Wednesday, October 29, 2008

Urban Crop Circles

How come only this one season has two names? I know that the official name is Autumn, and we call it "Fall" because the leaves fall off the trees. But why don't we call Spring "Bud" because the leaves reappear? Or summer "Clog" because the leaves and grass clippings get caught in the outdoor swimming pool filters?

And why is there an "Old Man Winter", but no other seasonal personifications? It's not fair that only the coldest time of year gets a mascot. But I guess if Obama gets elected, he'll make sure that Old Man Winter gets divided up into 4 fair and equal pieces -- which would mean that each season will be represented by a sullen seasonal teenager. "Young Man Fall" would be all, like, "Dude, why are you always on my case about cleaning up these leaves?
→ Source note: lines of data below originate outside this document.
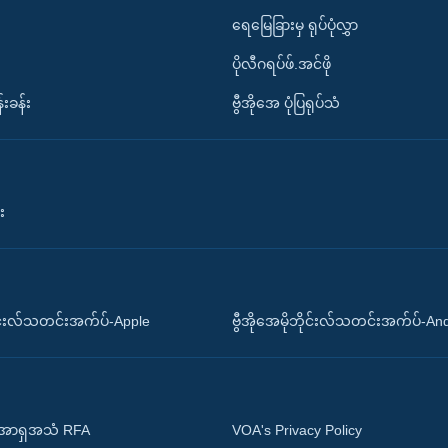
ရေမြေခြားမှ ရုပ်ပုံလွှာ
ပိုလီဂရပ်ဖ်.အင်ဖို
်းခန်း
ဗွီအိုအေ ပုံပြရုပ်သံ
း
ိုင်းလ်သတင်းအက်ပ်-Apple
ဗွီအိုအေမိုဘိုင်းလ်သတင်းအက်ပ်-An
 အာရှအသံ RFA
VOA's Privacy Policy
A few piles of biodegradable plant matter never hurt nobody. You are SO totally uptight, man."

Iconic mascotry issues aside, you have to admit that this has been a particularly beautiful autumn. The weather has been mild, the trees have retained their color, and it's not going to snow on Halloween for once. And perhaps it is merely a side effect of the upcoming spooky holiday, but as the saying goes, "strange things are afoot at the Circle-K".

[Insert spooky music here.]

When I came home from work the other day, the sidewalks outside my condo were covered ankle deep in crunchy leaves. Nothing particularly odd about that -- after all, we do have a bunch of trees next to the building. But the next morning when I left for my workout, the sidewalks were completely bare...except for one perfectly conical pile of leaves right in front of my neighbor's car. Obviously, an alien spacecraft had landed in our parking lot and used advanced magnetic and/or antigravity technology to gather the fallen foliage into a beautifully symmetrical pile, most likely in an attempt to communicate to those of us whom they have yet to abduct and probe. I was already running late for workout, so I didn't have time to do a thorough investigation, but I do intend to ask the neighbors if anyone noticed any cattle mutilations in the area. (That would prove the alien visitation theory beyond any doubt, especially since we don't have any cows within miles of the place.)

Come to think of it, I do remember seeing mysterious lights flashing through my window blinds during the night. I guess I assumed that they were from cars driving into the parking lot...but then I remembered that Richard Dreyfuss made the same erroneous assumption right before he got sunburned and started sculpting mashed potatoes. Now I'm convinced that they were from a flying saucer.

One skeptic suggested that the pile might have been created by someone with a leaf blower. But I'd have heard that, wouldn't I? Likewise, I'm pretty sure I'd have noticed somebody raking the sidewalk during the night. The sole noise I heard during the night was the wind, and only a complete moron would believe that a wind vortex caused by the configuration of the carport and apartment entryways could create such a large leaf cone all by itself. No -- it had to be aliens.

I'm not trying to alarm you, but I will ask you to be vigilant. It goes without saying that you should always watch the skies, but this Halloween, I think you should also be especially careful on the sidewalks, too. If any trick-or-treaters start making piles of leaves...or even if they just look like an extra-terrestrial with a sheet over his head, call the FBI. Ask for Mulder.